• **ACTIVITY**
A verbatim copy of the lines starting at the one with "Speichermedium" and ending at the last line below is required; include nothing else.

[Transcribed page contents]
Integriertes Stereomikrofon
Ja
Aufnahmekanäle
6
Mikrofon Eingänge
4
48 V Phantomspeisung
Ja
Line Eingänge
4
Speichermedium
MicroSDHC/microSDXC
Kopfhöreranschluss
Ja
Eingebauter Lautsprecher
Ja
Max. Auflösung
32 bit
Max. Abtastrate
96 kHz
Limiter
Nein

• **SOLUTION TO THIS EXERCISE**
Speichermedium
MicroSDHC/microSDXC
Kopfhöreranschluss
Ja
Eingebauter Lautsprecher
Ja
Max. Auflösung
32 bit
Max. Abtastrate
96 kHz
Limiter
Nein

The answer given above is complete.